An Unknown Pioneer Takes Her Place in the Broadcast Archives

Mary Kelly, Today Show 1952Mary Ellen Agnes Kelly (1926-2005?) was an American television researcher, talent coordinator, and associate producer with the pioneering early morning television program Today on NBC. She was also a special assignments reporter, traveling far and wide to film feature segments. Kelly crisscrossed the United States many times and covered stories from Europe, Africa, Asia and South America. Newspaper articles from the period compared her to Nellie Bly, the intrepid 19th-century reporter known for her record-breaking trip around the world in 72 days. Kelly traveled around the world – on the first commercial flight over the North Pole in 1957 – in 71 hours and six minutes. Unfortunately, her remarkable career is little known today.

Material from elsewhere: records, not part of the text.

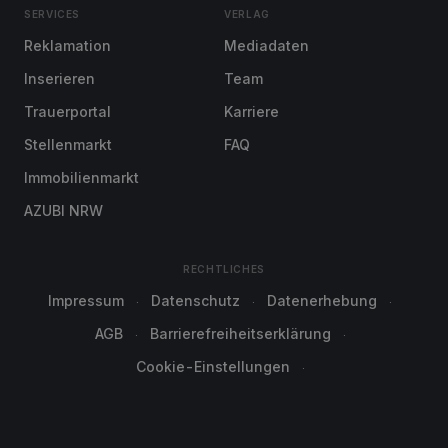
SERVICES
VERLAG
Reklamation
Mediadaten
Inserieren
Team
Trauerportal
Karriere
Stellenmarkt
FAQ
Immobilienmarkt
AZUBI NRW
RECHTLICHES
Impressum
Datenschutz
Datenerhebung
AGB
Barrierefreiheitserklärung
Cookie-Einstellungen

A remarkable collection of photographs and clippings from her career are now part of Special Collections in Mass Media and Culture. The journey of these materials to our collections is typical in how it was nearly discarded but later adopted by an appreciative collector. In the 1960s, Kelly sublet her New York City apartment to a man who subsequently discovered several boxes she left behind. He contacted her to offer to return the boxes, but she declined. However, he thought that the contents were fascinating and kept the boxes for over 50 years. When he passed away, his widow – realizing that Kelly must have been important as one of the few women working in early television – donated the material to the UMD libraries.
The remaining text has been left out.